The AIM Rules require the Directors to prepare financial statements for each financial year. Under the AIM Rules the Directors have elected to prepare the financial statements in accordance with International Financial Reporting Standards (IFRSs) as adopted by the European Union. The directors must not approve the financial statements unless they are satisfied that they give a true and fair view of the state of affairs and profit or loss of the Group for that period. In preparing these financial statements, the Directors are required to:
• select suitable accounting policies and then apply them consistently;
• make judgments and accounting estimates that are reasonable and prudent;
• state whether applicable IFRSs have been followed,subject to any material departures disclosed and explained in the financial statements;
• prepare the financial statements on the going concern basis unless it is inappropriate to presume that the Company will continue in business.

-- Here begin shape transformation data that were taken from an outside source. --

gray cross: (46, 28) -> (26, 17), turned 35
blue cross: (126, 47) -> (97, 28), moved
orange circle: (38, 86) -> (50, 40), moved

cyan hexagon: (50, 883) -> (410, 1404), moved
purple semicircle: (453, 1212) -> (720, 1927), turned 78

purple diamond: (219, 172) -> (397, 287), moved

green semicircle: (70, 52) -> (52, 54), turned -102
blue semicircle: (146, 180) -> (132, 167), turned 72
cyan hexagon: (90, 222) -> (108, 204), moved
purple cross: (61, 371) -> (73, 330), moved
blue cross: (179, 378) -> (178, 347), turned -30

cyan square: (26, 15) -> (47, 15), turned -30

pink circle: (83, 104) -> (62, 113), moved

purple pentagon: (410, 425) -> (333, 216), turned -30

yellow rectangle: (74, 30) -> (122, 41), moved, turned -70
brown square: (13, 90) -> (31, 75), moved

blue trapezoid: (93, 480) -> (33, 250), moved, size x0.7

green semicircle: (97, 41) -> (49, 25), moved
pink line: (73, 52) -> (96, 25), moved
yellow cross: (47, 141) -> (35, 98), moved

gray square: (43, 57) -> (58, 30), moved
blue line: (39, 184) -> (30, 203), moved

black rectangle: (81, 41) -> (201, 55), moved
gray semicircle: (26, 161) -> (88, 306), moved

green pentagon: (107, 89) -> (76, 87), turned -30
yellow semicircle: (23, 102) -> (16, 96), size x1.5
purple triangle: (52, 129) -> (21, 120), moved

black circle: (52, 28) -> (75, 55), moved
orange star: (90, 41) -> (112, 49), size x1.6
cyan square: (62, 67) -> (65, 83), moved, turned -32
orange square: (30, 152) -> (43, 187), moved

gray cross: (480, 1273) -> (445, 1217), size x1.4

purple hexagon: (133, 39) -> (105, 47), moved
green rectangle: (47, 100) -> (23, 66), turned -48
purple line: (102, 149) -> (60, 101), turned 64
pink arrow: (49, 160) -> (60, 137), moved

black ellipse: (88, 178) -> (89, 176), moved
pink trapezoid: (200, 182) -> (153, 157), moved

The Directors are responsible for keeping adequate accounting records sufficient to show and explain the Company’s transactions and disclose with reasonable accuracy at any time the financial position of the Company and enable them to ensure that the financial statementscomply with applicable laws and regulations. They are also responsible for safeguarding the assets of the Company and hence for taking reasonable steps for the prevention and detection of fraud and other irregularities.
The Directors are responsible for the maintenance and integrity of the corporate and financial information included on the Company’s website. Legislation in the United Kingdom governing the preparation and dissemination of financial statements may differ from legislation in other jurisdictions.
The Company is incorporated in the Cayman Islands and registered in the Cayman Islands. The Company is not required to prepare audited financial statements under Cayman Island company law, however the Company is required under AIM rule 19 to provide shareholders with annual audited consolidated financial statements for the financial year.
The directors have requested Grant Thornton UK LLP to undertake an audit of the Company’s consolidated financial statements.